WHAT YOU HAVE TO DO:
Look through the entries that follow and return each line that has the string "Trưởng".

Segment Open

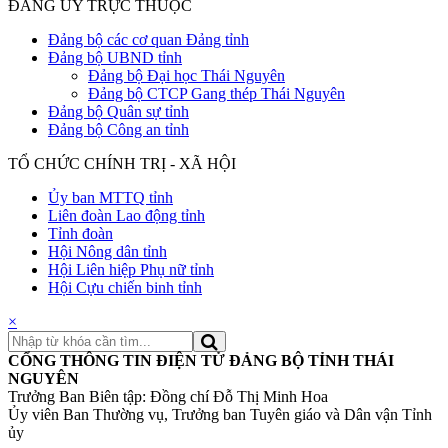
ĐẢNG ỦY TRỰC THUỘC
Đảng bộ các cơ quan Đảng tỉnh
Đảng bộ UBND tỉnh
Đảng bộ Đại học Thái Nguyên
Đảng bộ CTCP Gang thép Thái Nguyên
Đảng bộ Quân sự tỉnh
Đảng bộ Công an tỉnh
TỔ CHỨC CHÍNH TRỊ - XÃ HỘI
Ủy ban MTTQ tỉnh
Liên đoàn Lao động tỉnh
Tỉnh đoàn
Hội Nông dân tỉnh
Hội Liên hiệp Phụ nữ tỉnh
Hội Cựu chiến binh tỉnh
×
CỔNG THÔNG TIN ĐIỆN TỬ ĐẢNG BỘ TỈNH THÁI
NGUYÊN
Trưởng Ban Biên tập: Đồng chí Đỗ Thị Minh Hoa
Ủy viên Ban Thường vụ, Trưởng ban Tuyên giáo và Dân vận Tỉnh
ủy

Segment Closed
Segment Open

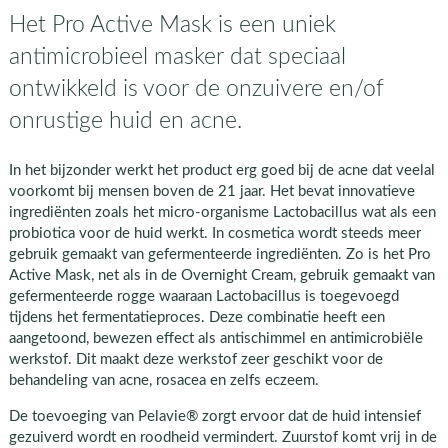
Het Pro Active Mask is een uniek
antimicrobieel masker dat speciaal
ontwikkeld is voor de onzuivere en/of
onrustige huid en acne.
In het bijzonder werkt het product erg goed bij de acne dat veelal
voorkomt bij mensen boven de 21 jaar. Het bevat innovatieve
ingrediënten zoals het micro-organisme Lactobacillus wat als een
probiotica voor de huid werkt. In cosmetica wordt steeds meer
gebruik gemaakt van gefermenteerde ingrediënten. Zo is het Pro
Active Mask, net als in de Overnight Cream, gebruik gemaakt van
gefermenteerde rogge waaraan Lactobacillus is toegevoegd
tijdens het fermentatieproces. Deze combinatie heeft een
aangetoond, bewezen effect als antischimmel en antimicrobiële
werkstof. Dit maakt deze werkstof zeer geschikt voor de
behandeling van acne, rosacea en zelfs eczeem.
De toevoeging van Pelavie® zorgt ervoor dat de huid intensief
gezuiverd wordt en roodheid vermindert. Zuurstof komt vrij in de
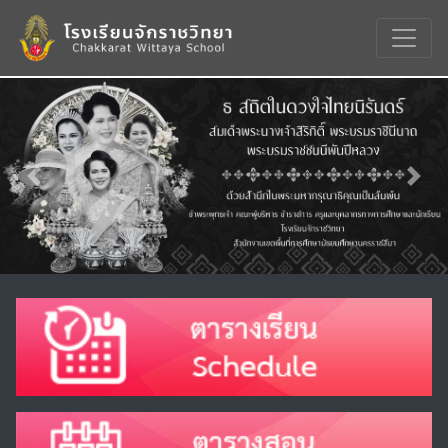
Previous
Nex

Segment Closed
Segment Open

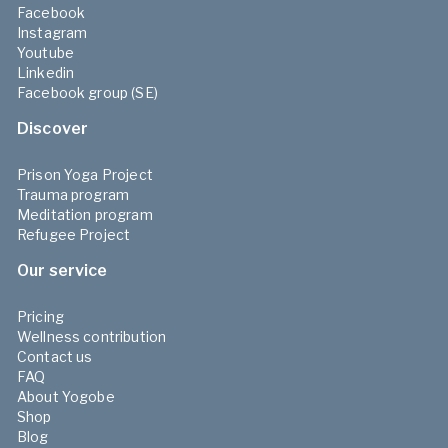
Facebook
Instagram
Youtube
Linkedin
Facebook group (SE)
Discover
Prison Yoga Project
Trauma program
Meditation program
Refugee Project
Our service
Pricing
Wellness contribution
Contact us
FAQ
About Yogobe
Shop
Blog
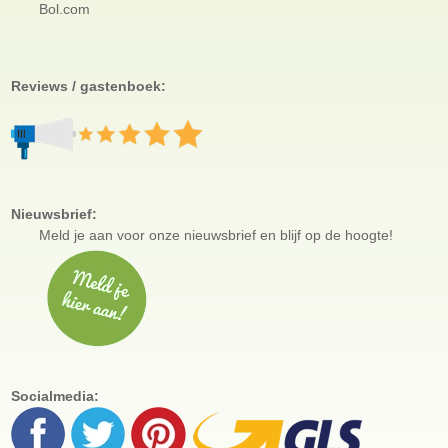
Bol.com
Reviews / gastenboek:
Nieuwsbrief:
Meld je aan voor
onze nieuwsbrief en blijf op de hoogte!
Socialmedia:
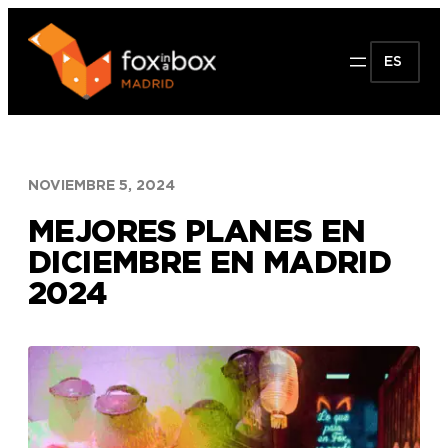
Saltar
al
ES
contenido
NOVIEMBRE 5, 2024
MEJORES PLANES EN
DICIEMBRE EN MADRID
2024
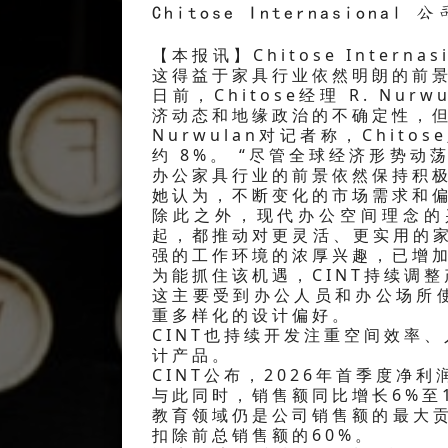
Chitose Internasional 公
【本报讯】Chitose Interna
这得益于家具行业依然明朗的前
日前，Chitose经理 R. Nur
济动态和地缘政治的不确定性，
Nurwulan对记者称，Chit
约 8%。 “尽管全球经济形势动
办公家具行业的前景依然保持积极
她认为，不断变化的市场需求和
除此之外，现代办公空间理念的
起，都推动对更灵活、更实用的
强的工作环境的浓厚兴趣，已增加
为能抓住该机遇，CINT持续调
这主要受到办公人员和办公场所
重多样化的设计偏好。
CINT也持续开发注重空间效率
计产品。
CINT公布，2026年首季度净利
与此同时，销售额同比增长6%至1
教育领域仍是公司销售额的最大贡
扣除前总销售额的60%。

Segment Closed

TASK OUTPUT:
Trưởng Ban Biên tập: Đồng chí Đỗ Thị Minh Hoa
Ủy viên Ban Thường vụ, Trưởng ban Tuyên giáo và Dân vận Tỉnh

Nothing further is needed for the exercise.